Croatian researcher Bojan Zdrnja discovered a malicious Chrome extension abusing Chrome Sync.
If you do not use Chrome, let me remind you that this function is applied to synchronize data between different user’s devices, and stores copies of all user bookmarks, browsing history, passwords, as well as browser settings and browser extensions on Google cloud servers.
However, as it turned out, synchronization can be used to send commands to infected browsers, as well as steal data from infected systems, bypassing firewalls and other means of protection.
Zdrnya writes that in the course of the incident he studied, the attacker gained access to the victim’s computer, but was unable to steal the data, since it was inside the employee portal. Then the hacker downloaded a malicious Chrome extension to the victim’s machine and launched it through Developer Mode.

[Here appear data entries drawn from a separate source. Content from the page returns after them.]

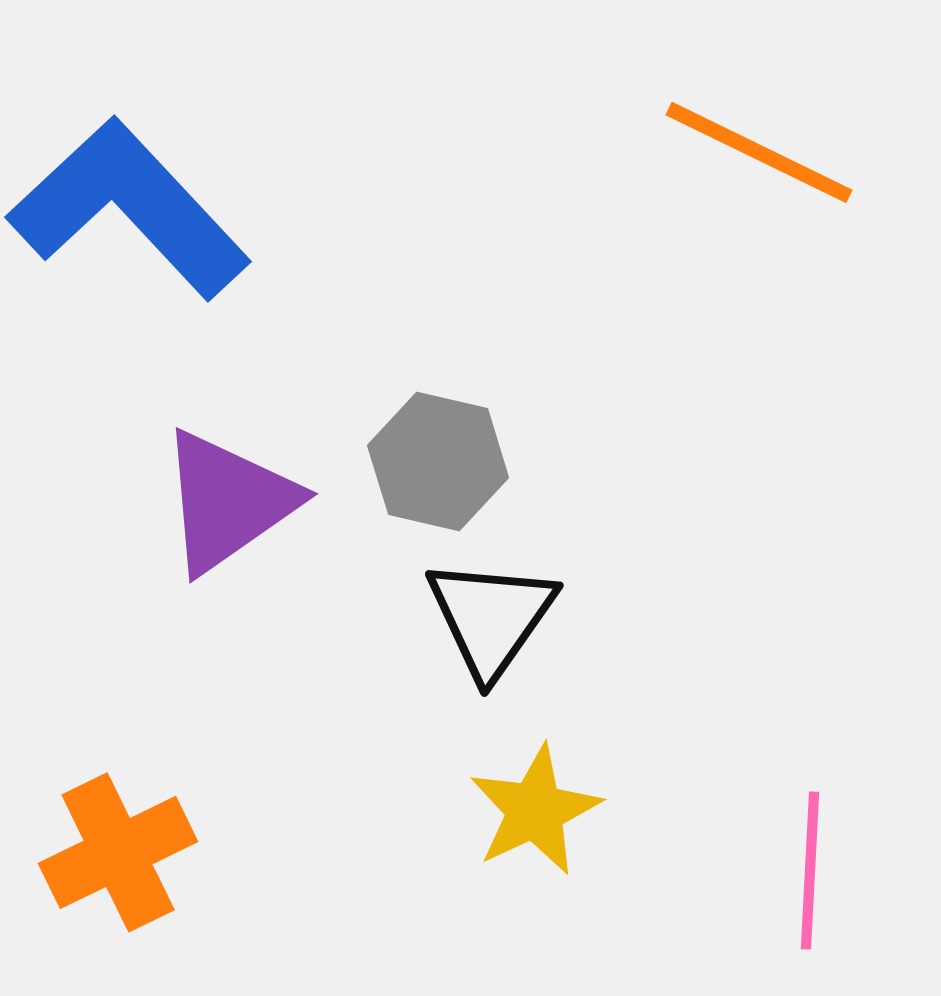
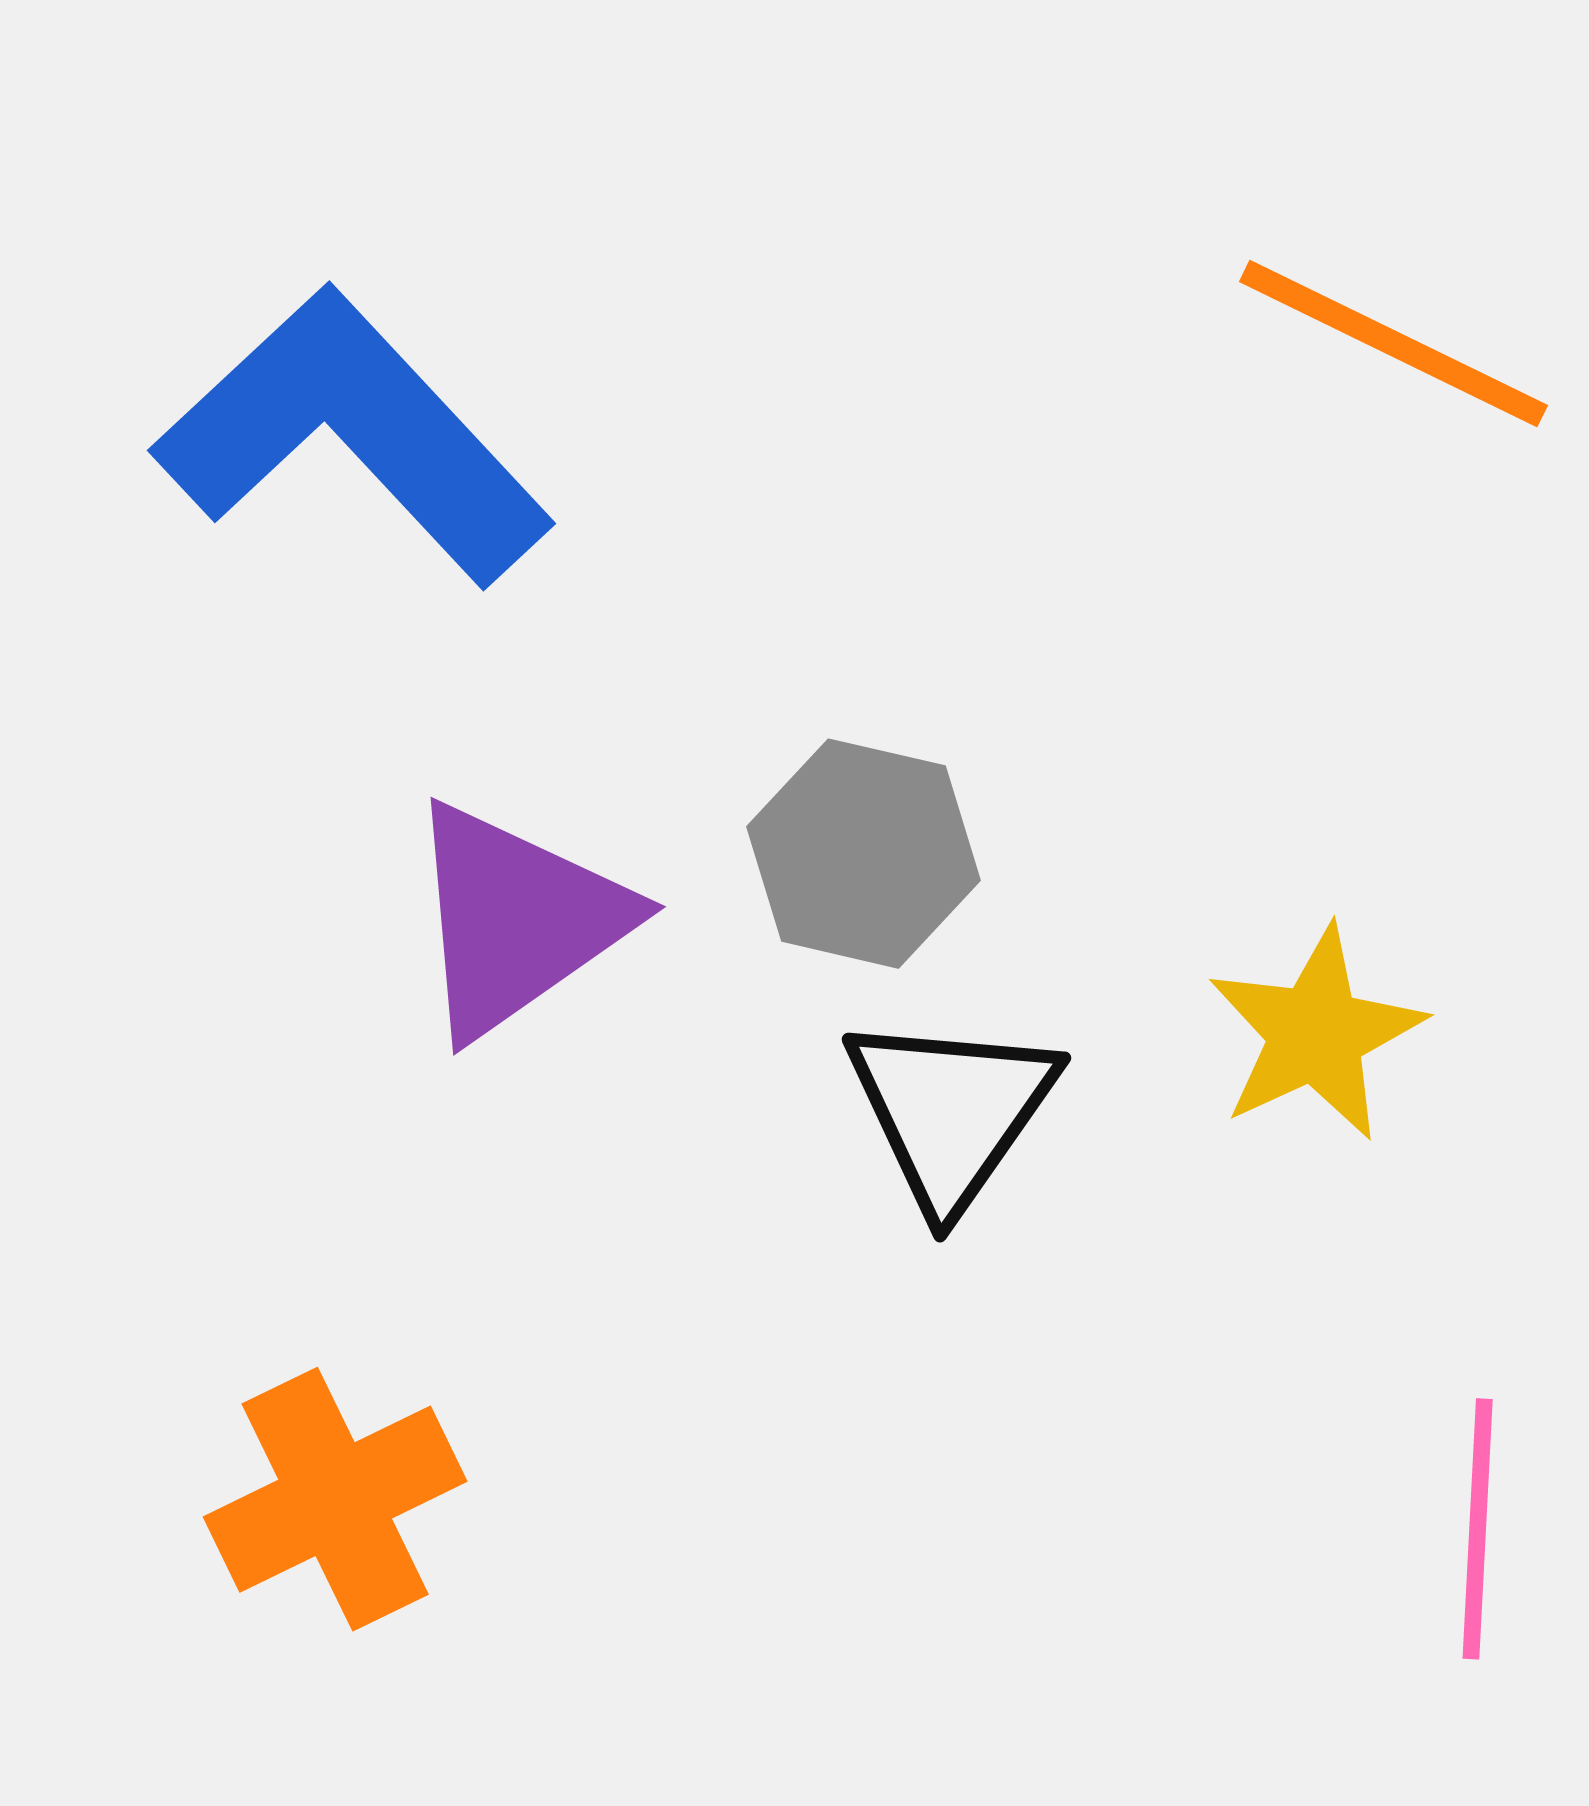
yellow star: (535, 810) -> (1316, 1034), moved

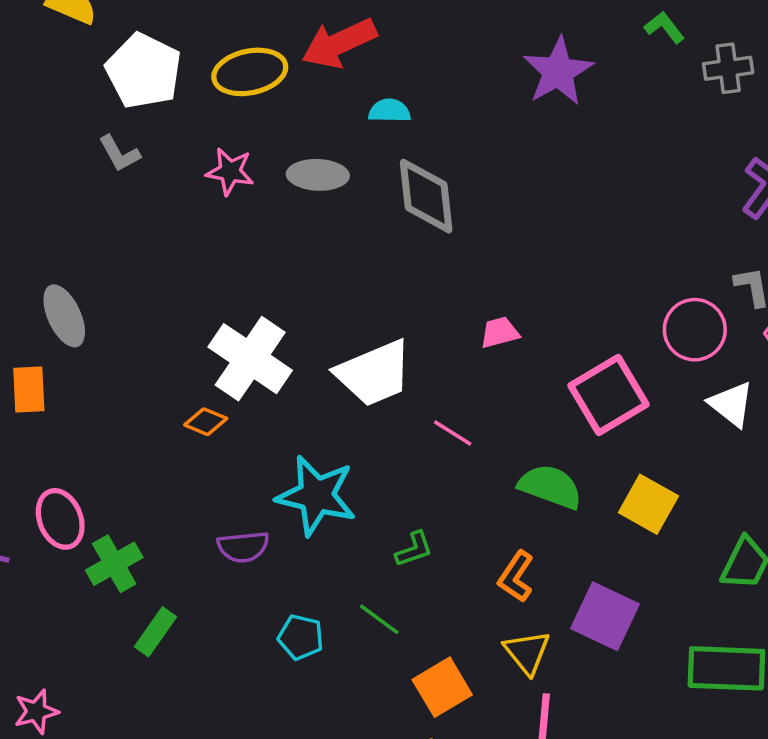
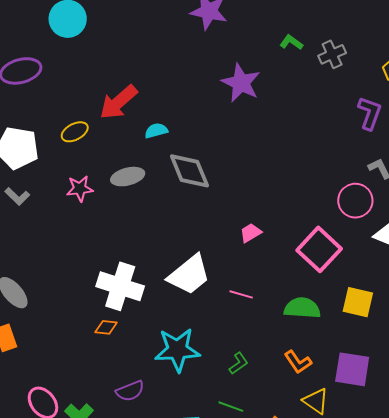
yellow ellipse: (250, 72) -> (75, 132), size x0.7
purple semicircle: (243, 547) -> (130, 391), moved
orange L-shape: (516, 577) -> (298, 362), turned -52

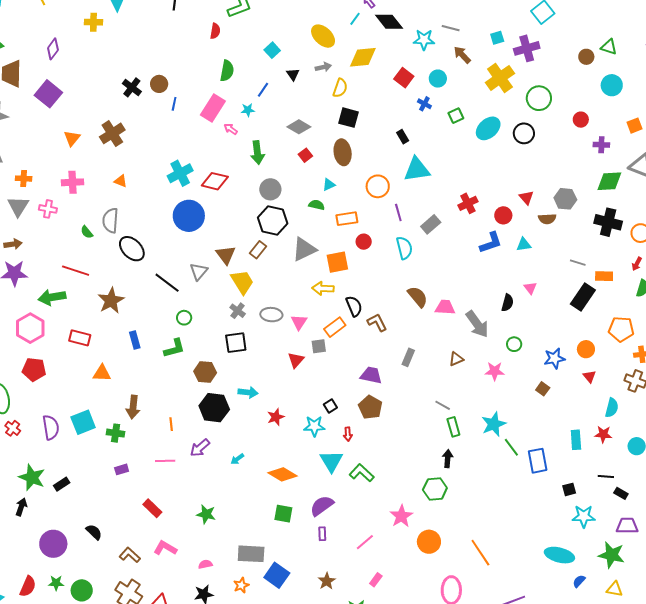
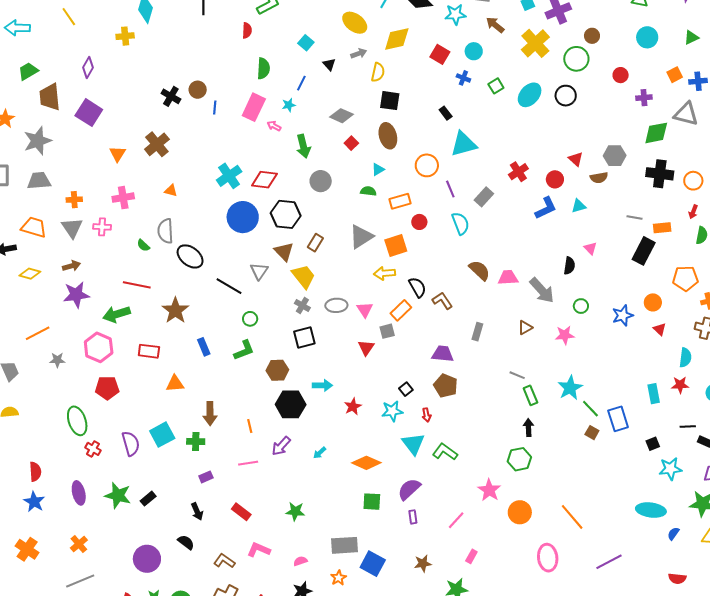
brown circle: (586, 57) -> (592, 36), moved
black hexagon: (273, 221) -> (286, 214), moved
brown square: (543, 389) -> (592, 433), moved
black arrow: (21, 507) -> (197, 512), moved, turned 144
brown star: (327, 581) -> (423, 563), turned 30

The extension masked itself as a security product from Forcepoint and contained malicious code that abused the synchronization function, allowing an attacker to control the infected browser. In this case, the extension was used to manipulate data in an internal web application that the victim had access to.
The malicious code found in the extension allowed an attacker to create a special text field to store token keys, which were then synchronized with Google cloud servers.
According to the researcher, any data can be stored in such a field: it could be information collected by a malicious extension about an infected browser (for example, usernames, passwords, cryptographic keys, etc.), or, on the contrary, commands that the extension must execute on the infected host.
Thus, a malicious extension can be used to “drain” data from corporate networks into the attacker’s Chrome, and bypassing local protection tools. After all, stolen content or commands are transmitted through the Chrome infrastructure, and the Google browser is usually allowed to work and transfer data without hindrance, that is, the hacker’s activity will not raise suspicion and will not be blocked in most corporate networks.
Instead, the researcher advises using corporate Chrome features and group policies to block or tightly control extensions that can be installed in the browser.
As I mentioned, recently Google Chrome fixed two 0-day vulnerability in two week, that was under attacks.